Teraz moje starsze dywagacje młodziencze (taka luźna dygresja): :)
Skoro Świat w skali mikro jest podobny do skali makro - nasze połączenia neuronów, synapsy itp. są podobne to układów planetarnych czy galaktyk, załóżmy że my jesteśmy jakoś rozmiarowo pomiędzy tym wszystkim, w nas żyją bakterie bo są na tyle małe - to może my ludzie tak naprawdę także jesteśmy rodzajem bakterii w innym organizmie superwiększym od nas, mieszkamy w galaktyce, która może jest jego neuronem a cały znany nam wszechświat to zbiór jego neuronów, grawitacja to połączenia nerwowe itp.? Może nasz wszechświat to mózg jakiegoś superwielkiego organizmu, my jesteśmy bakteriami, a inne wszechświaty to nic innego jak mózgi innych superwielkich osobników? Żyją oni na superwielkiej planecie, w superwielkiej galaktyce i tak dalej… A może my ludzie jesteśmy nowotworem mózgu superwielkiego oraganizmu? :)

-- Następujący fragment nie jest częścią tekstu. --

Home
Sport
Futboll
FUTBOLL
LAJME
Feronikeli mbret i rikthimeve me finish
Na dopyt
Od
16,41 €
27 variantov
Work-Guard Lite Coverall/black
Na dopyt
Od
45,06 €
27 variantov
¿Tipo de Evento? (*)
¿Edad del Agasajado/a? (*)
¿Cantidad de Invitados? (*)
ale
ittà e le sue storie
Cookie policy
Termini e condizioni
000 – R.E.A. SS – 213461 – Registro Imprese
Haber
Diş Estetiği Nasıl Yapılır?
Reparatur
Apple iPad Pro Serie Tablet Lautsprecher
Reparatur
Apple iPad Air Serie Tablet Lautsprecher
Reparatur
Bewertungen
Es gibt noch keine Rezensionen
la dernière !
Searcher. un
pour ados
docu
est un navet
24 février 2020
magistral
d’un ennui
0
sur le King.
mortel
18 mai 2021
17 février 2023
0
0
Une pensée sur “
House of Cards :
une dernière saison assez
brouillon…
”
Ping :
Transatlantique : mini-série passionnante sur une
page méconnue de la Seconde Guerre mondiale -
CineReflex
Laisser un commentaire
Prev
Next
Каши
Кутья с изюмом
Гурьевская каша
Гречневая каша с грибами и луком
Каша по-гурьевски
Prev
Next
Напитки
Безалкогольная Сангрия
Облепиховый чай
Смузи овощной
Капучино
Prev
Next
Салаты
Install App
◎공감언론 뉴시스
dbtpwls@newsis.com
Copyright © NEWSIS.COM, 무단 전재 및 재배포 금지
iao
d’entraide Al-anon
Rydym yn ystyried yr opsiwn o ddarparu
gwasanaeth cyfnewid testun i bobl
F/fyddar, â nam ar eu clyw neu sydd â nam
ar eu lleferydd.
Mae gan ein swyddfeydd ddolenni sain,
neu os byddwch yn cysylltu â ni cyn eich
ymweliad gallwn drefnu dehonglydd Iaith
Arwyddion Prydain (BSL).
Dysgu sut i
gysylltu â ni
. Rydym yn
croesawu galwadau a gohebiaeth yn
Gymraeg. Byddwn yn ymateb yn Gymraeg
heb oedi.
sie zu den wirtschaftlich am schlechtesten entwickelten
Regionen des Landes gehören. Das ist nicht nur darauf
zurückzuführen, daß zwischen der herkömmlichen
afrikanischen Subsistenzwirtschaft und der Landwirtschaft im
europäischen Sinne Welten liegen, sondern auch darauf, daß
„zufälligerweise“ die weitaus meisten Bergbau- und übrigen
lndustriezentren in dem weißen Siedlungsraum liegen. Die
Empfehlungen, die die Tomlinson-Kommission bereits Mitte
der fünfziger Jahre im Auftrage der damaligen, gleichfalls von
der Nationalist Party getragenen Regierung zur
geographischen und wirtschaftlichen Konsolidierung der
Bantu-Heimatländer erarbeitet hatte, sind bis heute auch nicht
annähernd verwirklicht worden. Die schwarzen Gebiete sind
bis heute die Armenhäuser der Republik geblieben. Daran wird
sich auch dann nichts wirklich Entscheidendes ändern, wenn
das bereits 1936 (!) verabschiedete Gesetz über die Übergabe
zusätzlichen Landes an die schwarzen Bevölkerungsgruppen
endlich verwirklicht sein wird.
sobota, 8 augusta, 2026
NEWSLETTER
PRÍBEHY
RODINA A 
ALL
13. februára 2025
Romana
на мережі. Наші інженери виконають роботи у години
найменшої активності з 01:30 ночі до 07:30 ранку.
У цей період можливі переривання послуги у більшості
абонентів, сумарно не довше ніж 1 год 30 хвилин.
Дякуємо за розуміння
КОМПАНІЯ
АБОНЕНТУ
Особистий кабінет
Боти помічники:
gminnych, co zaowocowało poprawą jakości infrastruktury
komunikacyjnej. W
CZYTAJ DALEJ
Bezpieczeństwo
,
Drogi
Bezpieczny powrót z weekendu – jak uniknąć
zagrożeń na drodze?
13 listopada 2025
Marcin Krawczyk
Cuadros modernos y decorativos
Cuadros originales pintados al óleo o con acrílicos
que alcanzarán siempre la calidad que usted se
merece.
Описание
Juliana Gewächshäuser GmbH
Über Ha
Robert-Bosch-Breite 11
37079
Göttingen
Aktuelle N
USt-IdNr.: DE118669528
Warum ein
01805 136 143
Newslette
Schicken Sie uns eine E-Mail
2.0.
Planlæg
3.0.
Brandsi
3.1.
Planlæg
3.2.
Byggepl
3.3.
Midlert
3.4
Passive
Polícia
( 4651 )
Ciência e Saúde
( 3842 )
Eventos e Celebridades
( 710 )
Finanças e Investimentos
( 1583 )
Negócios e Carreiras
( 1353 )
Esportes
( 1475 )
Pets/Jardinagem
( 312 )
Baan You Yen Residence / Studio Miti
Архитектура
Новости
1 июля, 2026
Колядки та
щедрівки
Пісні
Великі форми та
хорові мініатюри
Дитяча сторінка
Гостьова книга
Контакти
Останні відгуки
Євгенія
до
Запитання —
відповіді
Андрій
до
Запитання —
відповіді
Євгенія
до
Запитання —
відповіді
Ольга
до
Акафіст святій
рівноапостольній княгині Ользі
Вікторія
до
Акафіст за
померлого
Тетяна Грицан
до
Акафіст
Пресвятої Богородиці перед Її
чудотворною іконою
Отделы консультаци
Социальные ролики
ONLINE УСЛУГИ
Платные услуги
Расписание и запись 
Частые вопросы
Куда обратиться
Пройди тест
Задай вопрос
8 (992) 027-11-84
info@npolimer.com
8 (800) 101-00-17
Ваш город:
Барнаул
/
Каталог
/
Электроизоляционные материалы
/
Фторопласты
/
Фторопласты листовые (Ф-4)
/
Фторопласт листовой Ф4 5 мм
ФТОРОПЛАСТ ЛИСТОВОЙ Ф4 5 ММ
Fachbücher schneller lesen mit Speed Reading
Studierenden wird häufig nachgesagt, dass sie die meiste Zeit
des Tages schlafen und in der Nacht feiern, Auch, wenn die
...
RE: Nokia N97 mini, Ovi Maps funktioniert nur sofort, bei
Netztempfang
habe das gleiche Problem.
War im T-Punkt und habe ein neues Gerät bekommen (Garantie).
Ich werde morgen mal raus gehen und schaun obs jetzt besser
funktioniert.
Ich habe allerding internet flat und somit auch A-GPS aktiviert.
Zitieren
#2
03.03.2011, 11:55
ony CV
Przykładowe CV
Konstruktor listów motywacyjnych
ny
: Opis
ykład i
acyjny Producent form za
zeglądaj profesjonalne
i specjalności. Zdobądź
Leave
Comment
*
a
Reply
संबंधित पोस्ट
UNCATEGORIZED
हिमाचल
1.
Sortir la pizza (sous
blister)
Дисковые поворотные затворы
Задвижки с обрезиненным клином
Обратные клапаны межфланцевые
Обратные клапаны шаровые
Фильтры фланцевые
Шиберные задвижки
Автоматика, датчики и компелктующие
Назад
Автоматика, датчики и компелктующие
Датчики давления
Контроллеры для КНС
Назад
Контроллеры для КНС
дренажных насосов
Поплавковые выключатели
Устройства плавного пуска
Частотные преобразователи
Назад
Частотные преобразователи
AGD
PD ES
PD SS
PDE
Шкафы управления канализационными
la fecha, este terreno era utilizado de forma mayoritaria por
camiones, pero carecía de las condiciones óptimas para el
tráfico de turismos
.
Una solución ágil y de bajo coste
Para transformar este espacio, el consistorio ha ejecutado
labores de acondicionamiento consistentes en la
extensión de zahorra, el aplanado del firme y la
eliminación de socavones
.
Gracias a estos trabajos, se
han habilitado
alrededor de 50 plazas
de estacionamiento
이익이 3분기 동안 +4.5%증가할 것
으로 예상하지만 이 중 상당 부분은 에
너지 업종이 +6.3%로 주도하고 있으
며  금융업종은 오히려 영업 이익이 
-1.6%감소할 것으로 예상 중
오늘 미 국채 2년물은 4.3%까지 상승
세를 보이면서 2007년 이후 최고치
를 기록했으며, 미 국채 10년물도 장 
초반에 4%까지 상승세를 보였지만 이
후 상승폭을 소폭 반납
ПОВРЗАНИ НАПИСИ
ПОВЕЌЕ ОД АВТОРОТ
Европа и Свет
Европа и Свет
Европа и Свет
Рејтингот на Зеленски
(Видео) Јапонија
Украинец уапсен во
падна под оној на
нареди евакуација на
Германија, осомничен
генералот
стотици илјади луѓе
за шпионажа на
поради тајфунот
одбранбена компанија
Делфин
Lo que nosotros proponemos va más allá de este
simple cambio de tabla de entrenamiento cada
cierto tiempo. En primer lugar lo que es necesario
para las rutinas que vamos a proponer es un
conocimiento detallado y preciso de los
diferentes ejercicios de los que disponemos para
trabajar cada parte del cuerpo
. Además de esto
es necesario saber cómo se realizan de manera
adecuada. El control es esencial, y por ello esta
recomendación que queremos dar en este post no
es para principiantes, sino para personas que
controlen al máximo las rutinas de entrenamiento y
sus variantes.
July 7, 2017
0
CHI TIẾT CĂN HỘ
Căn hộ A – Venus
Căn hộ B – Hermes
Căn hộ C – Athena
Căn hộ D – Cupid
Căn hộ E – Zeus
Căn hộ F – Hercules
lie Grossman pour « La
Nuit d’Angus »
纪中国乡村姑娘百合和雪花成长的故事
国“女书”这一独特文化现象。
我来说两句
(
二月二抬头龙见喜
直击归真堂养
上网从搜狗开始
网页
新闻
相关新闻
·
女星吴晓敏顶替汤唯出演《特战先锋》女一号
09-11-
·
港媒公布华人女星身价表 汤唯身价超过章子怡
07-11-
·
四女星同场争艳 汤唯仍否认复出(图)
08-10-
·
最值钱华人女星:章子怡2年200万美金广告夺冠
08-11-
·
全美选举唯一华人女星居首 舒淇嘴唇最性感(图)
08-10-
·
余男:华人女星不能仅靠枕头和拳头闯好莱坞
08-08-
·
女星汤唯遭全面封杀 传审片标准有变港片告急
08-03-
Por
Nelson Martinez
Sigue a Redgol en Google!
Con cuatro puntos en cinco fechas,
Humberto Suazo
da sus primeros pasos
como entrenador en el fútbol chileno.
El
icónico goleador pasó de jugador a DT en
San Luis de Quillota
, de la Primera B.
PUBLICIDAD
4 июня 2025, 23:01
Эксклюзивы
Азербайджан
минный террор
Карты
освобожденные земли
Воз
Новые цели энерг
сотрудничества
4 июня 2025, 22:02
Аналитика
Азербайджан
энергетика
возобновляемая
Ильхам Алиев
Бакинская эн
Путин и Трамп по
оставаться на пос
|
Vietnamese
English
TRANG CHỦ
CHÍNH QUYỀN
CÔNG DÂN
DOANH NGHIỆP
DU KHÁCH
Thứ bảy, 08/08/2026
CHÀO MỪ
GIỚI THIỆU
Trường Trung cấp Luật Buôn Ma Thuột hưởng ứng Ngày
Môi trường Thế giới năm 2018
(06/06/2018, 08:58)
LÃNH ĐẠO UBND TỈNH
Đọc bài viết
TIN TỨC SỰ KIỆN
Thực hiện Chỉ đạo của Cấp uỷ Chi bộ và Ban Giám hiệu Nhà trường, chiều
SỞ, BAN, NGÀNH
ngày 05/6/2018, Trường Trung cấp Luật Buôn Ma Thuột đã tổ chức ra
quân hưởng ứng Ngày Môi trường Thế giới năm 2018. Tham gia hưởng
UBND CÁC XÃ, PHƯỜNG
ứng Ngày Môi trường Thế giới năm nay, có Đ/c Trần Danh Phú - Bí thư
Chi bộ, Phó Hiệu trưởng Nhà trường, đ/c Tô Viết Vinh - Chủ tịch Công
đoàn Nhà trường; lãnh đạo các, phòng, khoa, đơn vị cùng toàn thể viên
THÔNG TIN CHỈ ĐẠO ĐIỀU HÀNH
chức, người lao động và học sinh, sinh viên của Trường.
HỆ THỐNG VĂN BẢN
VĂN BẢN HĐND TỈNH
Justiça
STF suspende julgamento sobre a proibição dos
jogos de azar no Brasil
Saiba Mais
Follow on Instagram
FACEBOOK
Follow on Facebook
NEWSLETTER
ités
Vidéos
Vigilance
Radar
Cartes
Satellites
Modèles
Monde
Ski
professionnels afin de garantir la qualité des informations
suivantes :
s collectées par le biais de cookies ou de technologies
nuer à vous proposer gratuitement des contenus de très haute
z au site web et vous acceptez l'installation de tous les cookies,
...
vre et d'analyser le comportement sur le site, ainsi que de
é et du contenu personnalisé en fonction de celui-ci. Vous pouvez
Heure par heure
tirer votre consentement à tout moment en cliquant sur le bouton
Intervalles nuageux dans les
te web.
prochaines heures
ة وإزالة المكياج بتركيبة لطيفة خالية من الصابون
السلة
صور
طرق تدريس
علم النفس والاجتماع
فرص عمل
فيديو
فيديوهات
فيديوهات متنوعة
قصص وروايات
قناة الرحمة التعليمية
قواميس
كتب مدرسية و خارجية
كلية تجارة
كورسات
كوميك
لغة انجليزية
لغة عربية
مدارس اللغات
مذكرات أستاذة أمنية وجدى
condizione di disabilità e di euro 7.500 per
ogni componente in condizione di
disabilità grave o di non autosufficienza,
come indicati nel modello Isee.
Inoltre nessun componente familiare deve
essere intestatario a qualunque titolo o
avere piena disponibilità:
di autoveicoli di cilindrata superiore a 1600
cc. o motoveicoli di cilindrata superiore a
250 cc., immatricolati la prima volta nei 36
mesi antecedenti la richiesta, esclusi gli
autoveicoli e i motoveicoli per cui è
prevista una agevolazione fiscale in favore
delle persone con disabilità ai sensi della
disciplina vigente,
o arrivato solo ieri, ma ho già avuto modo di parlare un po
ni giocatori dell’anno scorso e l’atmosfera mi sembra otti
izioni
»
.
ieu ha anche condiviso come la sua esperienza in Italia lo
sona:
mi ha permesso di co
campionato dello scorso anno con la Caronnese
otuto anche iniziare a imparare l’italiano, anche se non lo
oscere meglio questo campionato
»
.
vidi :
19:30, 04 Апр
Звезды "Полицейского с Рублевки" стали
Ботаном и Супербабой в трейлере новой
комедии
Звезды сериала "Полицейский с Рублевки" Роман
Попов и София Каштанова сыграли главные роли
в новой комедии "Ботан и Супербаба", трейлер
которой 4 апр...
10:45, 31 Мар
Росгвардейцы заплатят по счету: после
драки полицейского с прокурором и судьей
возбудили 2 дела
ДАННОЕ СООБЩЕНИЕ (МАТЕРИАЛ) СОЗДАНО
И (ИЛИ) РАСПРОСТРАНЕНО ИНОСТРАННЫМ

Zaznaczam iż nie mam dużej wiedzy w zakresie fizyki (właściwie to żadnej) moja wiedza opiera się tylko na programach i czasopismach popularnonaukowych i z góry zakładam iż moja wiedza o faktach czy zjawiskach może być błędna. Jeśli tak proszę o sprostowania, odpowiedzi na pytania lub gdzie mogę je znaleźć.